Authority Executive Director Chris Belleman said he will accept Reisinger’s invitation for a tour of the area, though he noted Wilkes-Barre owns Kirby Park and Nesbitt Parks and is responsible for maintaining and policing the riverfront portions of these recreational facilities.
Reisinger included an untamed stretch of riverfront land between the Veterans Memorial Bridge and Cross Valley Expressway as an area of concern. County and municipal officials had considered a new “Riverbend Park” with trails and educational meeting places in this area, but the plans never got off the ground.
Authority member Stephen A. Urban, a county councilman, urged Belleman to review a West Side Parks master plan that had been completed several years ago outlining proposed improvements to the riverfront stretch. The authority should seek grants to fund trails, lighting and other improvements that could increase foot traffic to drive away those who shouldn’t be there, he said.
The 91 acres on the river side of Kirby Park once included a zoo, wading pool and bandshell but was cut off from the rest of Kirby Park when the levee bisected the park in 1936, officials said.
Authority Board Chairman Kevin O’Brien said the authority will alert law enforcement about Reisinger’s complaints.
In other business, county Councilwoman Kathy Dobash sought clarification Tuesday on issues that surfaced at recent county meetings.
Councilman Edward Brominski had questioned why a local college property worth millions of dollars would not pay more than the maximum $676.44 Wyoming Valley Levee fee for non-residential properties that have assessments greater than $750,000.
Authority officials had decided to cap the fee when it was created in 2009 because they weren’t trying to generate more than the $1.2 million they needed annually to cover levee flood-control maintenance costs previously funded by the county’s strapped operating budget, Belleman said.

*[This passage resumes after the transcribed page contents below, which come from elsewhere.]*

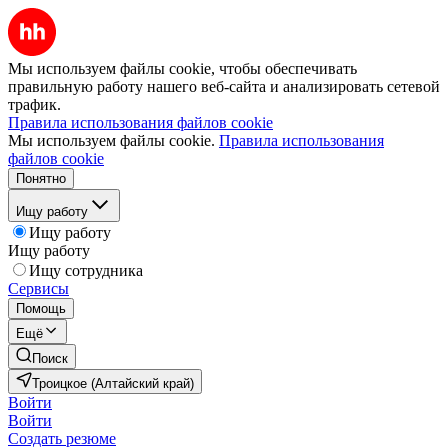
Мы используем файлы cookie, чтобы обеспечивать
правильную работу нашего веб-сайта и анализировать сетевой
трафик.
Правила использования файлов cookie
Мы используем файлы cookie.
Правила использования
файлов cookie
Понятно
Ищу работу
Ищу работу
Ищу работу
Ищу сотрудника
Сервисы
Помощь
Ещё
Поиск
Троицкое (Алтайский край)
Войти
Войти
Создать резюме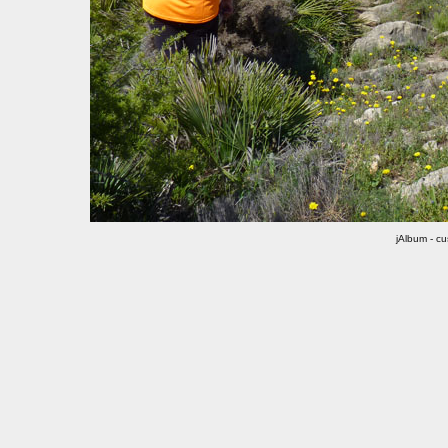
jAlbum - c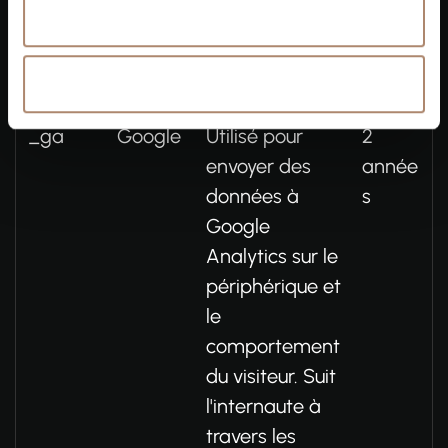
Durée
Autoriser la sélection
maximal
Nom
Fournisseur
Finalité
de
Refuser
conserva
_ga
Google
Utilisé pour
2
envoyer des
année
données à
s
Google
Analytics sur le
périphérique et
le
comportement
du visiteur. Suit
l'internaute à
travers les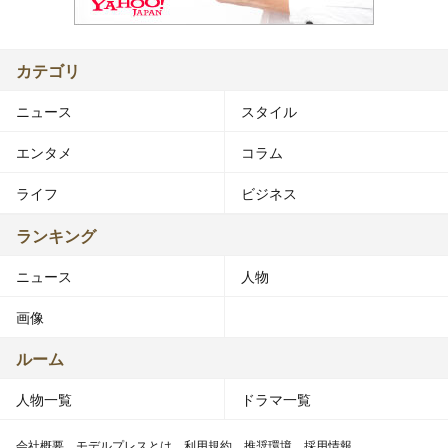
カテゴリ
ニュース
スタイル
エンタメ
コラム
ライフ
ビジネス
ランキング
ニュース
人物
画像
ルーム
人物一覧
ドラマ一覧
会社概要
モデルプレスとは
利用規約
推奨環境
採用情報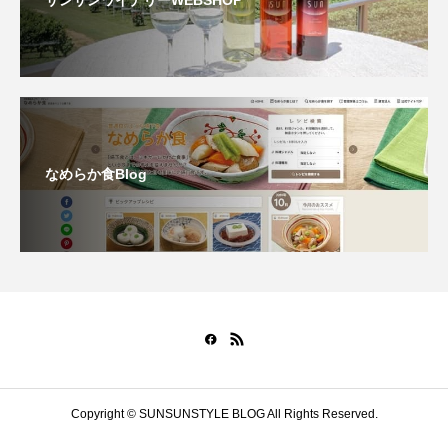
なめらか食Blog
Copyright © SUNSUNSTYLE BLOG All Rights Reserved.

The fee also must be paid on each parcel within the 1972 Agnes flood zone, which means King’s College and Wilkes University each pay on multiple properties, authority officials said.
Some county officials also maintained the authority should take over levee-raising debt repayments to alleviate pressure on the county budget.
Authority Solicitor Christopher Cullen said Tuesday he does not believe that change is legally permissible because the county — not the authority — borrowed the funds and guaranteed repayment. The levee fee on 14,200 properties would at least double if debt repayments must be shouldered by the authority, Cullen said.